225 - Kalis Kinder
Sicherheitsbedürfnis war in den letzten Jahren enorm gestiegen.
Punja kam herein. Angst und Unsicherheit standen in den Augen der Paakstani. Sie schob den Ärmel hoch und hielt ihm ihren nackten Arm hin. »Guhru, ich möchte von dir wissen, was das ist.«
Stirnrunzelnd betrachtete er die drei handtellergroßen Wunden auf dem Unterarm Punjas. Sie sahen aus, als hätte jemand die Haut dort abgezogen. Das rohe Fleisch war zu sehen. Eine klare Flüssigkeit hatte sich auf den Wunden gebildet. Swamui durchfuhr es siedend heiß. An die katastrophalen Nebenwirkungen, die die Salbe haben sollte, hatte er seit vielen Jahren nicht mehr gedacht. War es jetzt so weit? Nach nur sechs Jahren?
Swamui bewahrte erstmal die Ruhe. »Erzähl mir, Punja, was du gemacht hast. Darf ich dir etwas zu trinken anbieten?«
»Nein, danke.«
»Dann setz dich wenigstens.«
Dieses Angebot nahm sie an. »Was ich gemacht habe, Guhru? Nichts, außer gerade diesen Unterarm besonders intensiv mit deiner Salbe zu behandeln. Denn hier hatte ich die schlimmsten Brandwunden. Und jetzt… jetzt …«
Swamui lächelte. »Mach dir keine Sorgen, Punja. Das ist nichts Schlimmes, das bekommen wir schnell wieder in den Griff. Tu mir aber bitte den Gefallen, niemandem davon zu erzählen. Ich werde dich morgen Vormittag höchstpersönlich behandeln. Sei um ungefähr diese Zeit in Kliniktrakt B 4. Ich werde auch da sein. Gut?« Er lächelte sie aufmunternd an.

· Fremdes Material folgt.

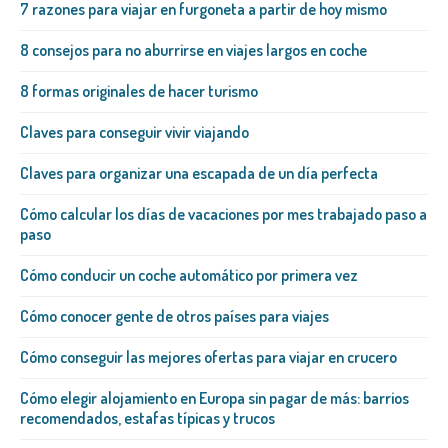
7 razones para viajar en furgoneta a partir de hoy mismo
8 consejos para no aburrirse en viajes largos en coche
8 formas originales de hacer turismo
Claves para conseguir vivir viajando
Claves para organizar una escapada de un día perfecta
Cómo calcular los días de vacaciones por mes trabajado paso a
paso
Cómo conducir un coche automático por primera vez
Cómo conocer gente de otros países para viajes
Cómo conseguir las mejores ofertas para viajar en crucero
Cómo elegir alojamiento en Europa sin pagar de más: barrios
recomendados, estafas típicas y trucos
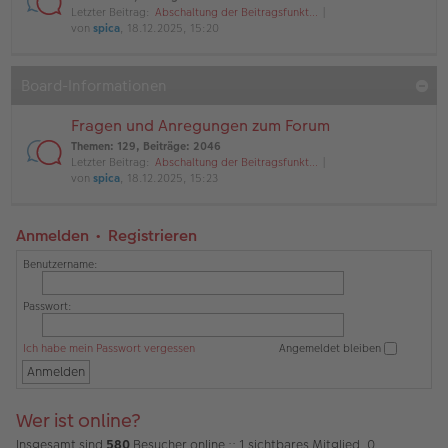
Letzter Beitrag:
Abschaltung der Beitragsfunkt…
von
spica
, 18.12.2025, 15:20
Board-Informationen
Fragen und Anregungen zum Forum
Themen
:
129
,
Beiträge
:
2046
Letzter Beitrag:
Abschaltung der Beitragsfunkt…
von
spica
, 18.12.2025, 15:23
Anmelden
•
Registrieren
Benutzername:
Passwort:
Ich habe mein Passwort vergessen
Angemeldet bleiben
Wer ist online?
Insgesamt sind
580
Besucher online :: 1 sichtbares Mitglied, 0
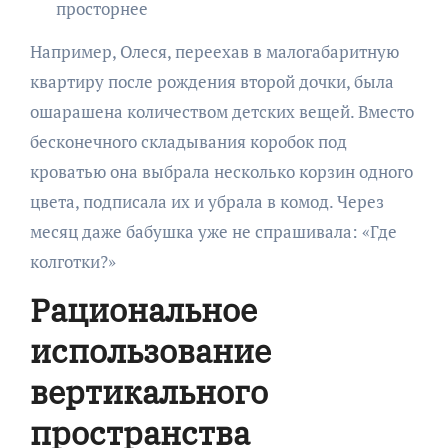
просторнее
Например, Олеся, переехав в малогабаритную
квартиру после рождения второй дочки, была
ошарашена количеством детских вещей. Вместо
бесконечного складывания коробок под
кроватью она выбрала несколько корзин одного
цвета, подписала их и убрала в комод. Через
месяц даже бабушка уже не спрашивала: «Где
колготки?»
Рациональное
использование
вертикального
пространства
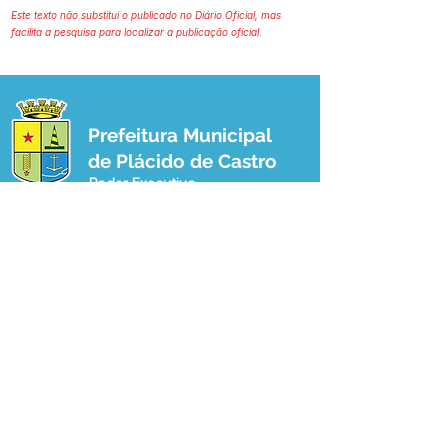
Este texto não substitui o publicado no Diário Oficial, mas
facilita a pesquisa para localizar a publicação oficial.
Prefeitura Municipal
de Plácido de Castro
Poder Executivo
SERVIÇO DE ATENDIMENTO AO 
CIDADÃO (SIC) E OUVIDORIA
Prefeitura de Plácido de Castro - Estado 
do Acre
CNPJ 04.076.733/0001-60
💻Acesso online: 
SIC 
| 
Fale Conosco
 | 
Ouvidoria
 | 
Portal de Transparência
 | 
Mapa do Site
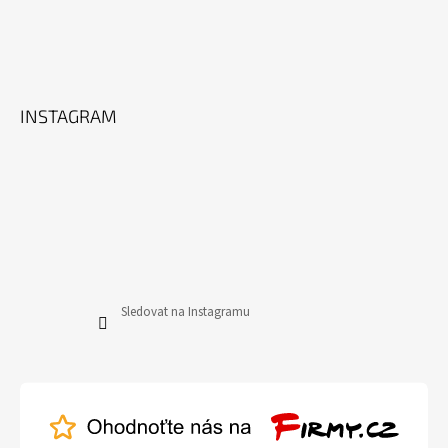
INSTAGRAM
Sledovat na Instagramu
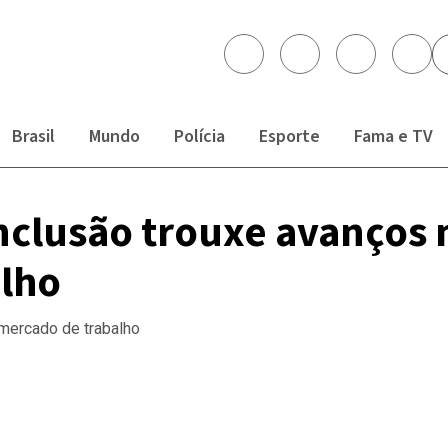
Brasil
Mundo
Polícia
Esporte
Fama e TV
 Inclusão trouxe avanços 
lho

»Ginge es nicht gleich? Die Wunden schmerzen fürchterlich. Ich glaube, da ist keine Haut mehr drauf.«
»Leider nicht. Ich muss erst die notwendige Salbe zubereiten. Lass dir vom Oberhilar einen Saft gegen Körperschmerzen geben, dann geht das schon.«
Punja nickte. »Also gut, wie du meinst, Guhru. Ich werde es sicher noch bis morgen aushalten, wenn du mir die Heilung garantierst.«
»Das tue ich.«
Nachdem die Pakstaani gegangen war, setzte fieberhaftes Denken bei Swamui ein. Wie ein Tyger schritt er auf und ab.
Was sollte er tun? Es durfte nicht bekannt werden, was mit Punja geschah. Sein Geschäft würde von heute auf morgen zusammenbrechen.

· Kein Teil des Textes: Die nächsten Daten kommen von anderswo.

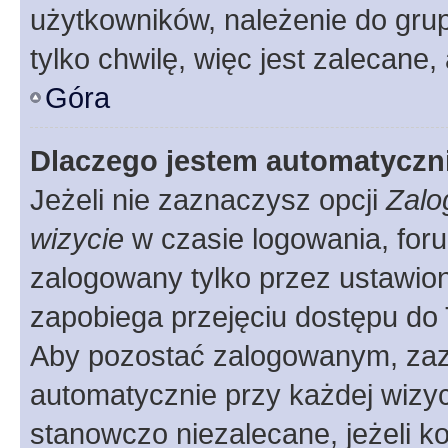
użytkowników, należenie do grup
tylko chwilę, więc jest zalecane,
Góra
Dlaczego jestem automatycz
Jeżeli nie zaznaczysz opcji
Zalo
wizycie
w czasie logowania, foru
zalogowany tylko przez ustawion
zapobiega przejęciu dostępu do
Aby pozostać zalogowanym, zaz
automatycznie przy każdej wizyc
stanowczo niezalecane, jeżeli k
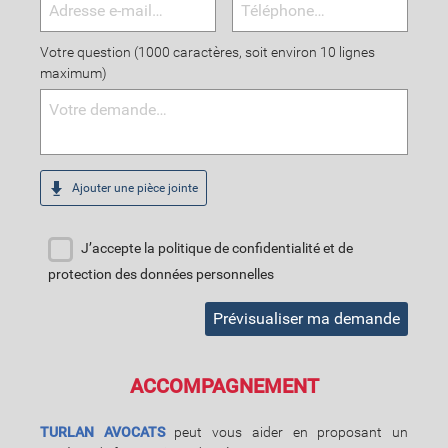
Votre question (1000 caractères, soit environ 10 lignes
maximum)
Ajouter une pièce jointe
J’accepte la politique de confidentialité et de
protection des données personnelles
Prévisualiser ma demande
ACCOMPAGNEMENT
TURLAN AVOCATS
peut vous aider en proposant un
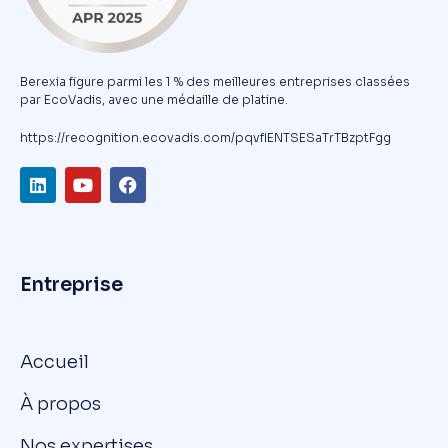
Berexia figure parmi les 1 % des meilleures entreprises classées
par EcoVadis, avec une médaille de platine.
https://recognition.ecovadis.com/pqvfIENTSESaTrTBzptFgg
Entreprise
Accueil
À propos
Nos expertises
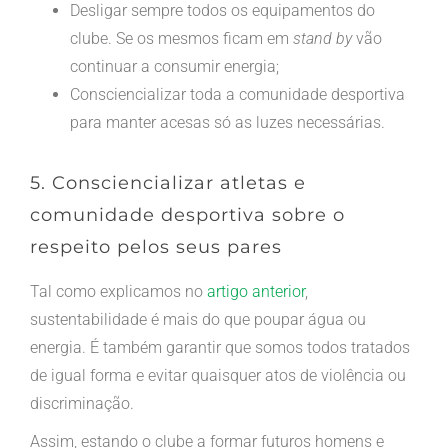
Desligar sempre todos os equipamentos do
clube. Se os mesmos ficam em
stand by
vão
continuar a consumir energia;
Consciencializar toda a comunidade desportiva
para manter acesas só as luzes necessárias.
5. Consciencializar atletas e
comunidade desportiva sobre o
respeito pelos seus pares
Tal como explicamos no
artigo anterior
,
sustentabilidade é mais do que poupar água ou
energia. É também garantir que somos todos tratados
de igual forma e evitar quaisquer atos de violência ou
discriminação.
Assim, estando o clube a formar futuros homens e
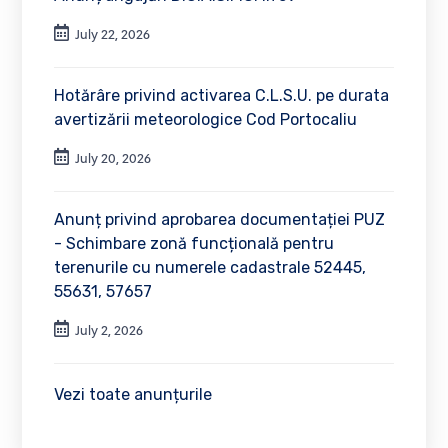
July 22, 2026
Hotărâre privind activarea C.L.S.U. pe durata
avertizării meteorologice Cod Portocaliu
July 20, 2026
Anunț privind aprobarea documentației PUZ
- Schimbare zonă funcțională pentru
terenurile cu numerele cadastrale 52445,
55631, 57657
July 2, 2026
Vezi toate anunțurile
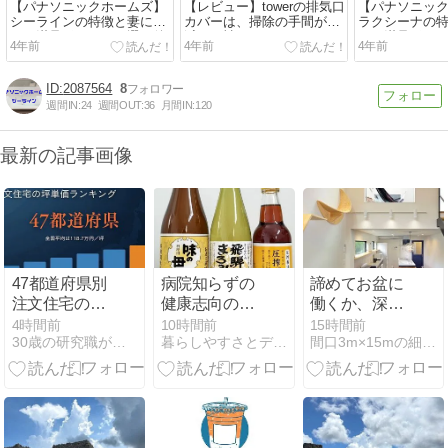
【パナソニックホームズ】
【レビュー】towerの排気口
【パナソニッ
シーラインの特徴と妻に聞
カバーは、掃除の手間が激
ラクシーナの
いた満足ポイント２選、後
減する神アイテム
いた満足ポイ
4年前
4年前
4年前
悔ポイント２選
2087564
8
週間IN:
24
週間OUT:
36
月間IN:
120
最新の記事画像
47都道府県別
病院知らずの
諦めてお盆に
注文住宅の相
健康志向の私
働くか、深夜
場一覧【2026
が毎日使うス
残業を頑張る
4時間前
10時間前
15時間前
30歳の研究職がアイ工務店で建てる延床50坪の家
暮らしやすさとデザイン性を大切にしたマイホーム計画
間口3m×15mの細長い家の暮らし
年時点最新】
タメン無添加
か
調味料！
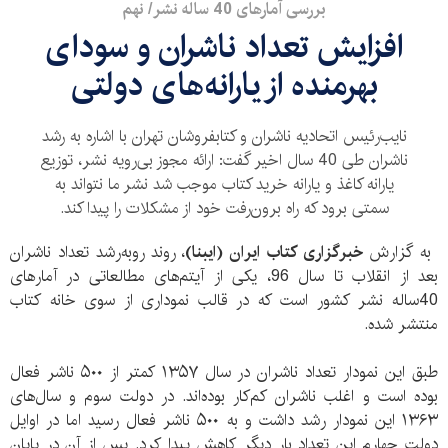
بررسی آمارهای 40 ساله نشر/ نهم
افزایش تعداد ناشران و سودای
بهرمنده از یارانه‌های دولتی
نایب‌رئیس اتحادیه ناشران و کتابفروشان تهران با اشاره به رشد
ناشران طی 40 سال اخیر گفت:‌ ارائه مجوز بی‌رویه نشر، توزیع
یارانه‌ کاغذ و یارانه خرید کتاب موجب شد نشر ما نتواند به
سمتی برود که راه برون‌رفت خود از مشکلات را پیدا کند.
به گزارش
خبرگزاری کتاب ایران (ایبنا)
، روند‌ روبه‌رشد تعداد ناشران
بعد از انقلاب تا سال 96، یکی از آیتم‌های مطالعاتی در آمارهای
40ساله نشر کشور است که در قالب نموداری از سوی خانه کتاب
منتشر شده.
طبق این نمودار تعداد ناشران در سال ۱۳۵۷ کمتر از ۵۰۰ ناشر فعال
بوده است و اغلب ناشران کم‌کار بوده‌اند. در دولت سوم و سال‌های
۱۳۶۳ این نمودار رشد داشت و به ۵۰۰ ناشر فعال رسید اما در اوایل
دولت چهارم این تعداد بار دیگر کاهش پیدا کرد. پس از آن در پایان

Nach einer halben Stunde des Zögerns und Zauderns kam er dann doch zu einem Entschluss. Er ließ Karadan rufen. Seit Mahar vor gut einem Jahr auf der Jagd nach zwei Tygern im Rachen des einen geendet war, leitete Karadan seinen Sicherheitsdienst. Sie war zwar nicht die einzige Frau unter seinen Soldaten, aber ganz sicher die härteste und skrupelloseste. Mahar hatte sie bereits zu seiner Stellvertreterin ernannt; Swamui hatte sie schließlich in ihrer Position als neue Gen’ral bestätigt.
Karadan trat ein. »Du hast mich rufen lassen, Herr.« Sie war groß und wirkte fast mager. Auf ihren weiten Reisen als Söldnerin war sie irgendwann in Kovlam gelandet und geblieben. Swamui fröstelte vor ihrem kalten, erbarmungslosen Blick, auch wenn ihm Karadan den Bluteid geschworen hatte und ihm somit treu und bedingungslos ergeben war.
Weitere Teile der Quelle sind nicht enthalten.